The two other significantly retrograde substructures (but on lower inclination orbits), Thamnos 1 and Thamnos 2, do not seem to have very low [Mg/Fe] values (middle left panel of Fig. 15). Thamnos 2 has, on average, higher [Mg/Fe] than Gaia-Enceladus when compared at a fixed metallicity, while Thamnos 1 seems to be roughly consistent with the Gaia-Enceladus trend. If Thamnos 1 and Thamnos 2 are debris from small dwarf galaxies, their high [Mg/Fe] might not be unexpected given their high binding energies. This is because, in order to bring the debris from such low-mass galaxies to the inner Milky Way, the accretion event has to happen quite early on (Amorisco 2017). By that time, there would not have been much time for a significant number of type Ia supernovae to contribute to the chemical evolution in the system.

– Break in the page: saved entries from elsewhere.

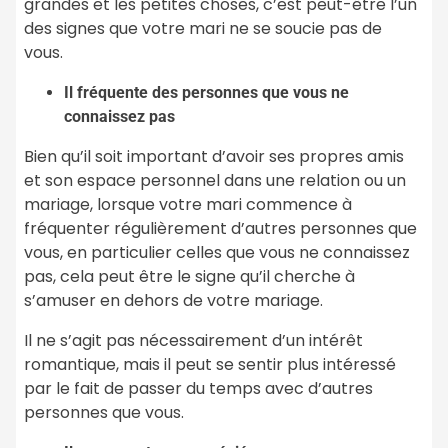
grandes et les petites choses, c’est peut-être l’un
des signes que votre mari ne se soucie pas de
vous.
Il fréquente des personnes que vous ne
connaissez pas
Bien qu’il soit important d’avoir ses propres amis
et son espace personnel dans une relation ou un
mariage, lorsque votre mari commence à
fréquenter régulièrement d’autres personnes que
vous, en particulier celles que vous ne connaissez
pas, cela peut être le signe qu’il cherche à
s’amuser en dehors de votre mariage.
Il ne s’agit pas nécessairement d’un intérêt
romantique, mais il peut se sentir plus intéressé
par le fait de passer du temps avec d’autres
personnes que vous.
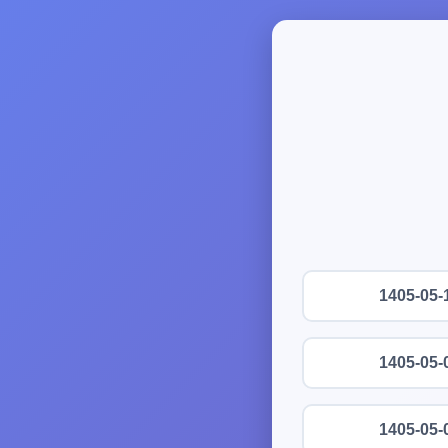
1405-05-
1405-05-
1405-05-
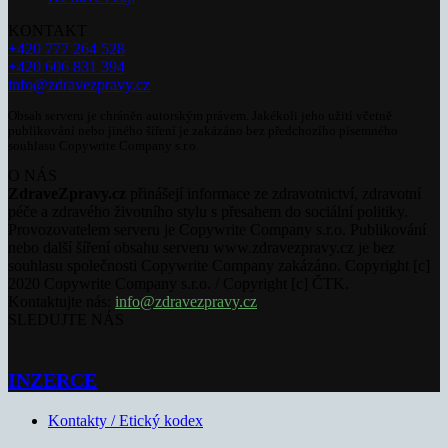
KONTAKT
+420 777 264 528
+420 606 831 394
info@zdravezpravy.cz
Obsah serveru je chráněn autorským právem. Jakékoli jeho užití včetně
publikování nebo jiného šíření je zakázáno bez předchozího písemného
souhlasu Copywrite Company s.r.o.
O NÁS
ZdraveZpravy.cz
přinášejí informace ze zdravotnictví, zdravotní
péče a zdravého životního stylu s přesahem do sociální politiky.
Provozovatelem serveru je Copywrite Company s.r.o. Publikování
nebo další šíření obsahu serveru www.zdravezpravy.cz je bez
souhlasu společnosti Copywrite Company zakázáno. Copyright [c]
2020 Copywrite Company s.r.o. / Copyright [c] ČTK.
Kontaktujte nás:
info@zdravezpravy.cz
SLEDUJTE NÁS
INZERCE
Kontakty / Etický kodex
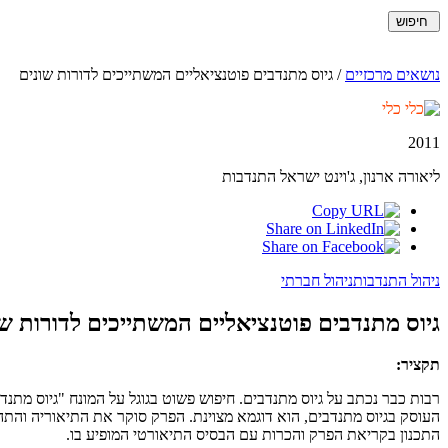
חיפוש
נושאים מרכזיים
/
גיוס מתנדבים פוטנציאליים המשתייכים לדורות שונים
כלי
2011
ליאורה ארנון, ג'וינט ישראל התנדבות
ניהול התנדבות
ניהול חברתי
גיוס מתנדבים פוטנציאליים המשתייכים לדורות שו
תקציר:
רבות כבר נכתב על גיוס מתנדבים. חיפוש פשוט בגוגל על המונח "גיוס מתנ
העוסק בגיוס מתנדבים, הוא דוגמא מצוינת. הפרק סוקר את התיאוריה והתה
התכנון בקריאת הפרק והכרות עם הבסיס התיאורטי המופיע בו.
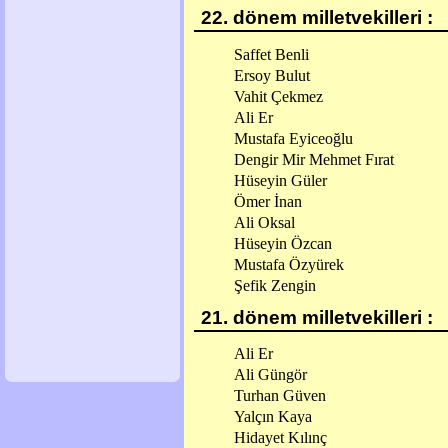
22. dönem milletvekilleri :
Saffet Benli
Ersoy Bulut
Vahit Çekmez
Ali Er
Mustafa Eyiceoğlu
Dengir Mir Mehmet Fırat
Hüseyin Güler
Ömer İnan
Ali Oksal
Hüseyin Özcan
Mustafa Özyürek
Şefik Zengin
21. dönem milletvekilleri :
Ali Er
Ali Güngör
Turhan Güven
Yalçın Kaya
Hidayet Kılınç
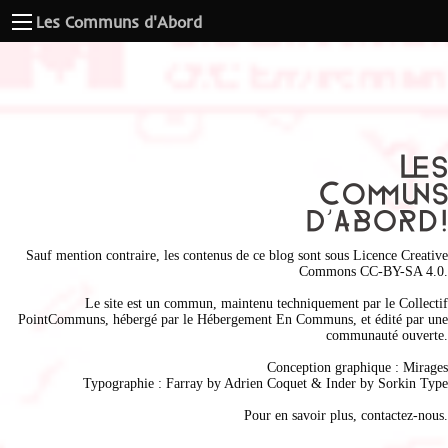
Les Communs d'Abord
Sauf mention contraire, les contenus de ce blog sont sous
Licence Creative
Commons CC-BY-SA 4.0
.
Le site est un commun, maintenu techniquement par le
Collectif
PointCommuns
, hébergé par le
Hébergement En Communs
, et édité par une
communauté ouverte.
Conception graphique :
Mirages
Typographie : Farray by
Adrien Coque
t & Inder by
Sorkin Type
Pour en savoir plus,
contactez-nous
.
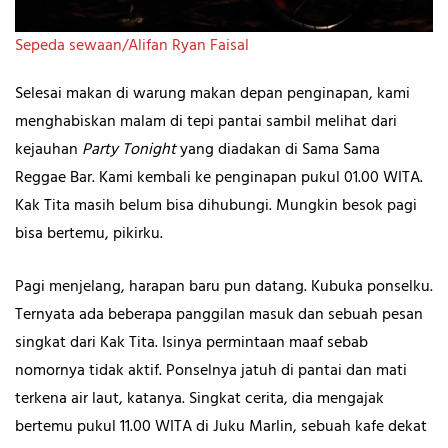
Sepeda sewaan/Alifan Ryan Faisal
Selesai makan di warung makan depan penginapan, kami
menghabiskan malam di tepi pantai sambil melihat dari
kejauhan
Party Tonight
yang diadakan di Sama Sama
Reggae Bar. Kami kembali ke penginapan pukul 01.00 WITA.
Kak Tita masih belum bisa dihubungi. Mungkin besok pagi
bisa bertemu, pikirku.
Pagi menjelang, harapan baru pun datang. Kubuka ponselku.
Ternyata ada beberapa panggilan masuk dan sebuah pesan
singkat dari Kak Tita. Isinya permintaan maaf sebab
nomornya tidak aktif. Ponselnya jatuh di pantai dan mati
terkena air laut, katanya. Singkat cerita, dia mengajak
bertemu pukul 11.00 WITA di Juku Marlin, sebuah kafe dekat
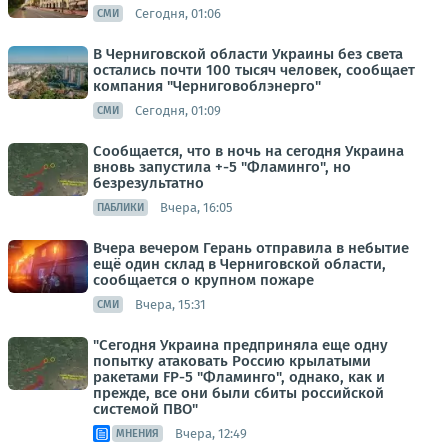
Сегодня, 01:06
СМИ
В Черниговской области Украины без света
остались почти 100 тысяч человек, сообщает
компания "Черниговоблэнерго"
Сегодня, 01:09
СМИ
Сообщается, что в ночь на сегодня Украина
вновь запустила +-5 "Фламинго", но
безрезультатно
Вчера, 16:05
ПАБЛИКИ
Вчера вечером Герань отправила в небытие
ещё один склад в Черниговской области,
сообщается о крупном пожаре
Вчера, 15:31
СМИ
"Сегодня Украина предприняла еще одну
попытку атаковать Россию крылатыми
ракетами FP-5 "Фламинго", однако, как и
прежде, все они были сбиты российской
системой ПВО"
Вчера, 12:49
МНЕНИЯ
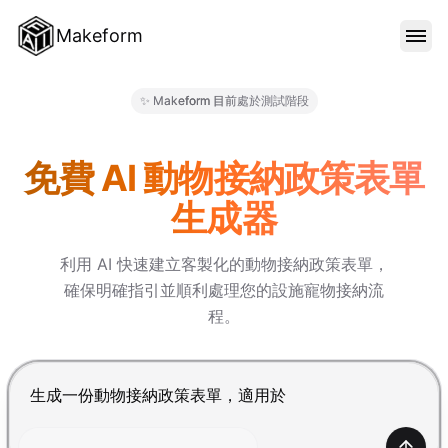
Makeform
功能特色
✨ Makeform 目前處於測試階段
Makeform – The Free AI Fo
範本
免費 AI 動物接納政策表單
生成器
部落格
利用 AI 快速建立客製化的動物接納政策表單，
確保明確指引並順利處理您的設施寵物接納流
價格
程。
登入
按 Enter 提交，Shift+Enter 換行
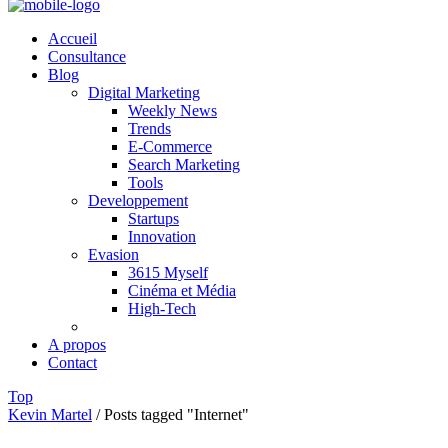
Accueil
Consultance
Blog
Digital Marketing
Weekly News
Trends
E-Commerce
Search Marketing
Tools
Developpement
Startups
Innovation
Evasion
3615 Myself
Cinéma et Média
High-Tech
A propos
Contact
Top
Kevin Martel
/
Posts tagged "Internet"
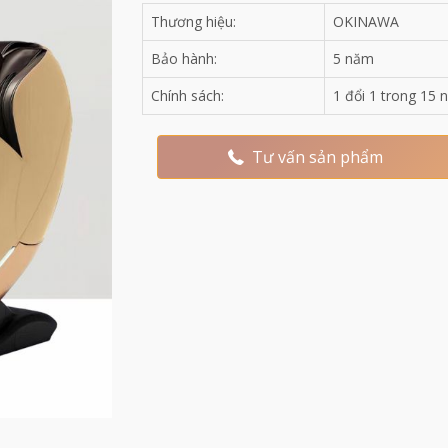
Thương hiệu:
OKINAWA
Bảo hành:
5 năm
Chính sách:
1 đổi 1 trong 15 n
Tư vấn sản phẩm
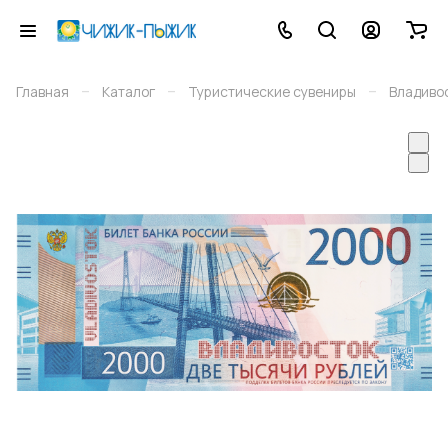
–
–
–
Главная
Каталог
Туристические сувениры
Владиво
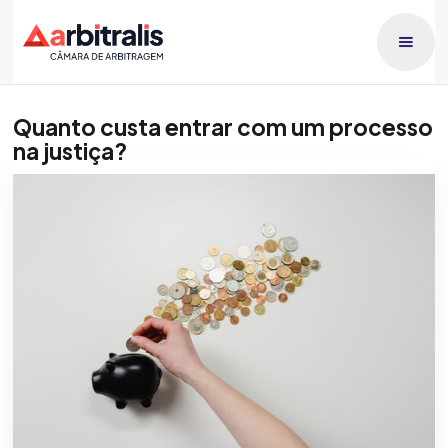
Quanto custa entrar com um processo
na justiça?
Publicado dia
Patricia Orlando
1/3/2026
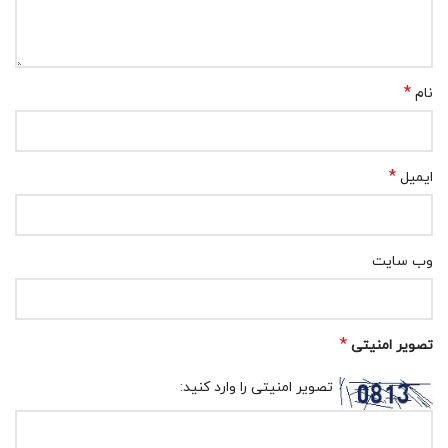
*
نام
*
ایمیل
وب‌ سایت
*
تصویر امنیتی
تصویر امنیتی را وارد کنید:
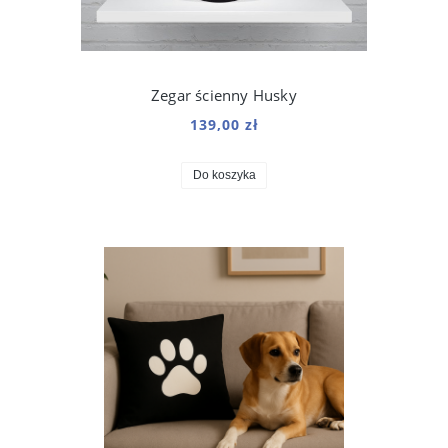
Zegar ścienny Husky
139,00 zł
Do koszyka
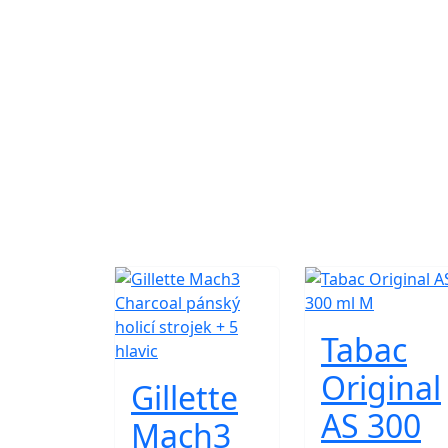
Tabac
Original
Gillette
AS 300
Mach3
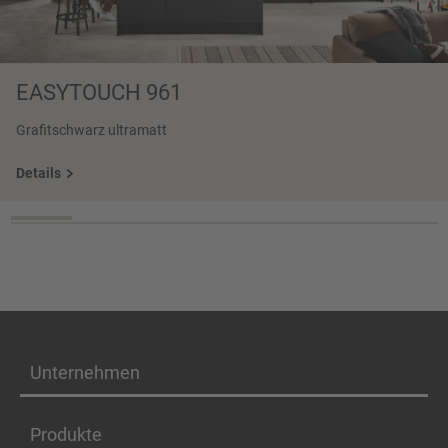
EASYTOUCH 961
Grafitschwarz ultramatt
Details
Unternehmen
Produkte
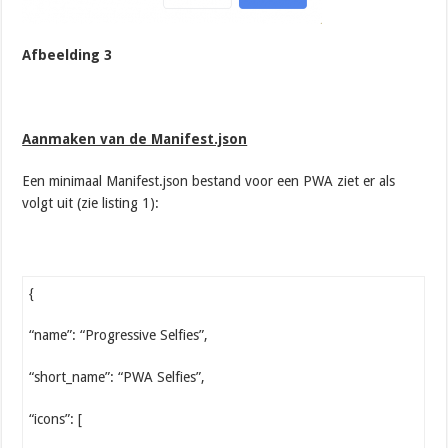
Afbeelding 3
Aanmaken van de Manifest.json
Een minimaal Manifest.json bestand voor een PWA ziet er als
volgt uit (zie listing 1):
{
“name”: “Progressive Selfies”,
“short_name”: “PWA Selfies”,
“icons”: [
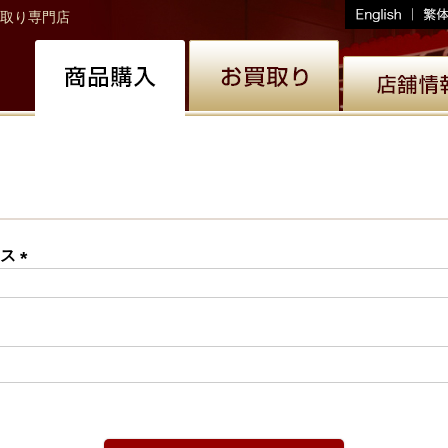
取り専門店
レス
(必
須)
必
)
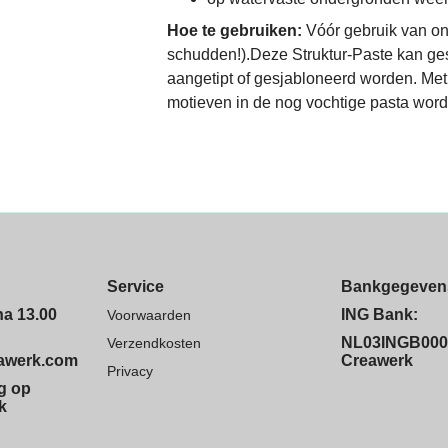
Hoe te gebruiken:
Vóór gebruik van o
schudden!).Deze Struktur-Paste kan ge
aangetipt of gesjabloneerd worden. Me
motieven in de nog vochtige pasta wor
Service
Bankgegeven
na 13.00
ING Bank:
Voorwaarden
NL03INGB000
Verzendkosten
eawerk.com
Creawerk
Privacy
ng op
k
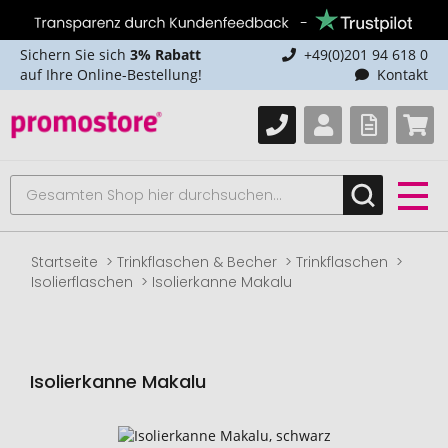
Sichern Sie sich
3% Rabatt
+49(0)201 94 618 0
auf Ihre Online-Bestellung!
Kontakt
Startseite
Trinkflaschen & Becher
Trinkflaschen
Isolierflaschen
Isolierkanne Makalu
Isolierkanne Makalu
Zum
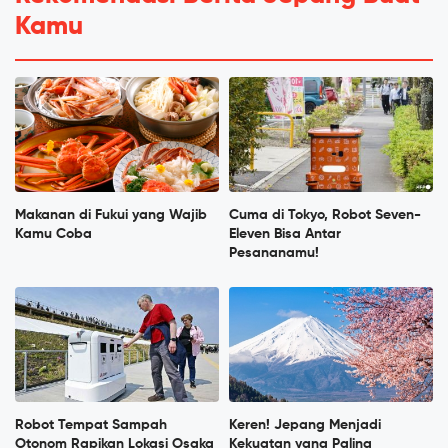
Kamu
Makanan di Fukui yang Wajib
Cuma di Tokyo, Robot Seven-
Kamu Coba
Eleven Bisa Antar
Pesananamu!
Robot Tempat Sampah
Keren! Jepang Menjadi
Otonom Rapikan Lokasi Osaka
Kekuatan yang Paling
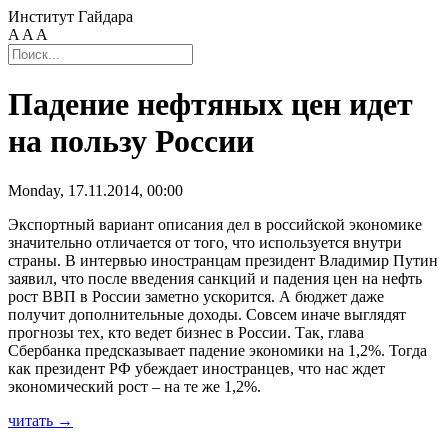
Институт Гайдара
A
A
A
Падение нефтяных цен идет
на пользу России
Monday, 17.11.2014, 00:00
Экспортный вариант описания дел в российской экономике
значительно отличается от того, что используется внутри
страны. В интервью иностранцам президент Владимир Путин
заявил, что после введения санкций и падения цен на нефть
рост ВВП в России заметно ускорится. А бюджет даже
получит дополнительные доходы. Совсем иначе выглядят
прогнозы тех, кто ведет бизнес в России. Так, глава
Сбербанка предсказывает падение экономики на 1,2%. Тогда
как президент РФ убеждает иностранцев, что нас ждет
экономический рост – на те же 1,2%.
читать →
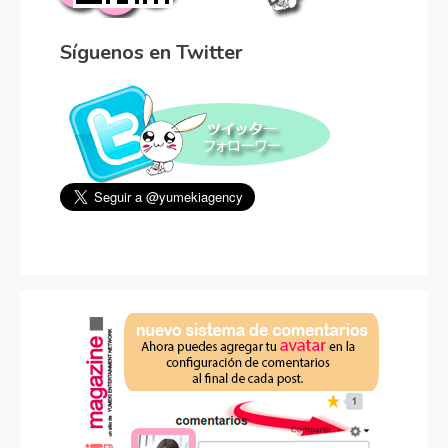
Síguenos en Twitter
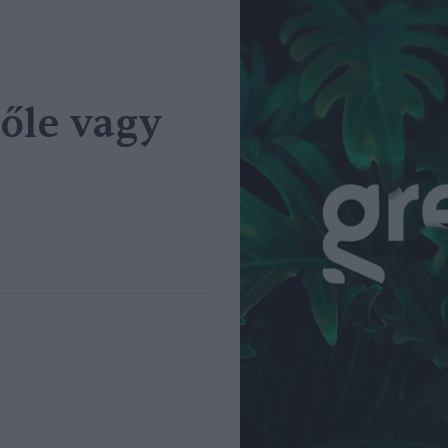
tőle vagy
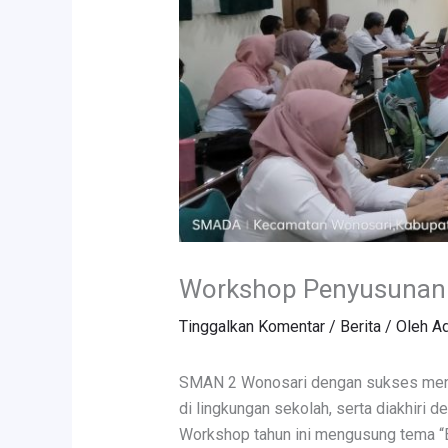
Workshop Penyusunan 
Tinggalkan Komentar
/
Berita
/ Oleh
Ad
SMAN 2 Wonosari dengan sukses mengg
di lingkungan sekolah, serta diakhiri
Workshop tahun ini mengusung tema “E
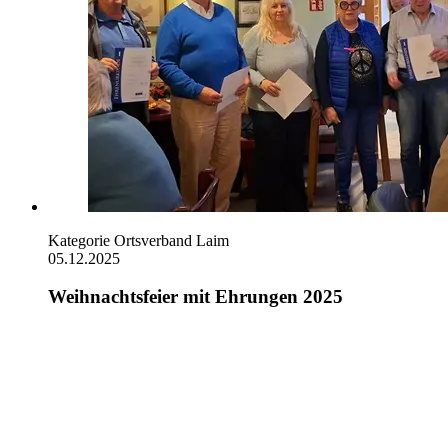
Kategorie
Ortsverband Laim
05.12.2025
Weihnachtsfeier mit Ehrungen 2025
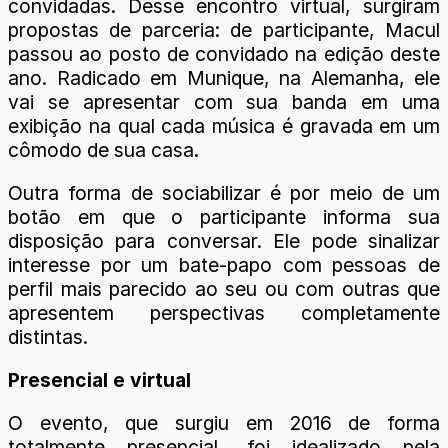
convidadas. Desse encontro virtual, surgiram
propostas de parceria: de participante, Macul
passou ao posto de convidado na edição deste
ano. Radicado em Munique, na Alemanha, ele
vai se apresentar com sua banda em uma
exibição na qual cada música é gravada em um
cômodo de sua casa.
Outra forma de sociabilizar é por meio de um
botão em que o participante informa sua
disposição para conversar. Ele pode sinalizar
interesse por um bate-papo com pessoas de
perfil mais parecido ao seu ou com outras que
apresentem perspectivas completamente
distintas.
Presencial e virtual
O evento, que surgiu em 2016 de forma
totalmente presencial, foi idealizado pela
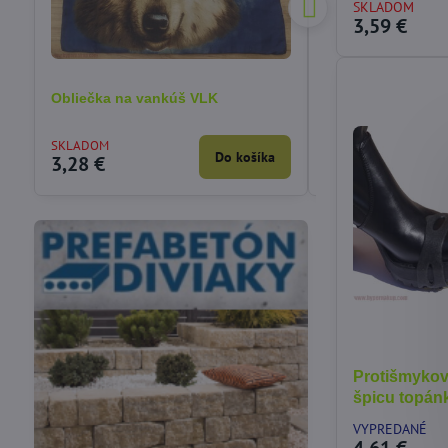
SKLADOM
3,59 €
Obliečka na vankúš VLK
Obliečka na vankú
mačiatkom 40x40
SKLADOM
VYPREDANÉ
Do košíka
3,28 €
3,90 €
Protišmykov
špicu topán
Vákuové skladovanie
Potreby pre cukrárov
potravín
VYPREDANÉ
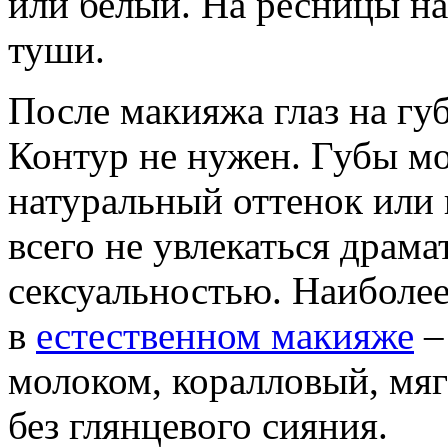
или белый. На ресницы н
туши.
После макияжа глаз на гу
Контур не нужен. Губы мо
натуральный оттенок или 
всего не увлекаться драм
сексуальностью. Наиболее
в
естественном макияже
–
молоком, коралловый, мя
без глянцевого сияния.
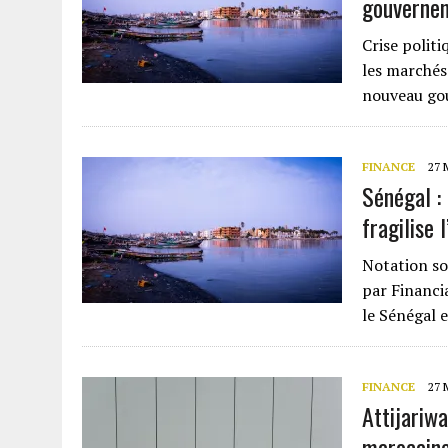
gouverne
Crise polit
les marchés
nouveau go
FINANCE
27 
Sénégal :
fragilise 
Notation sou
par Financia
le Sénégal 
FINANCE
27 
Attijariw
marocain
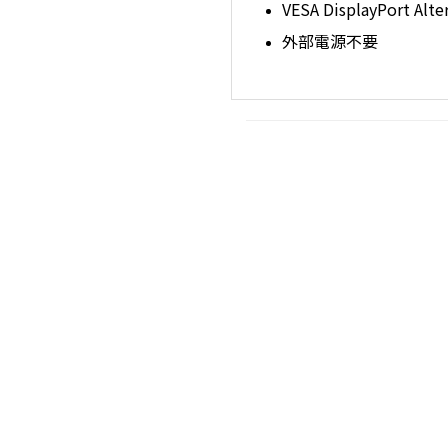
VESA DisplayPor
外部電源不要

The low-energy cluster #3 contains stars that overlap both with the hot thick disc and the Gaia-Enceladus/accreted population in terms of chemical abundance ratios (bottom left panel of Fig. 15). We note however that a fraction of its stars fall in between the sequences.
5.4. A global view
In this section, we take a step back and present a more global view of the nearby Galactic halo provided by the various substructures we have identified.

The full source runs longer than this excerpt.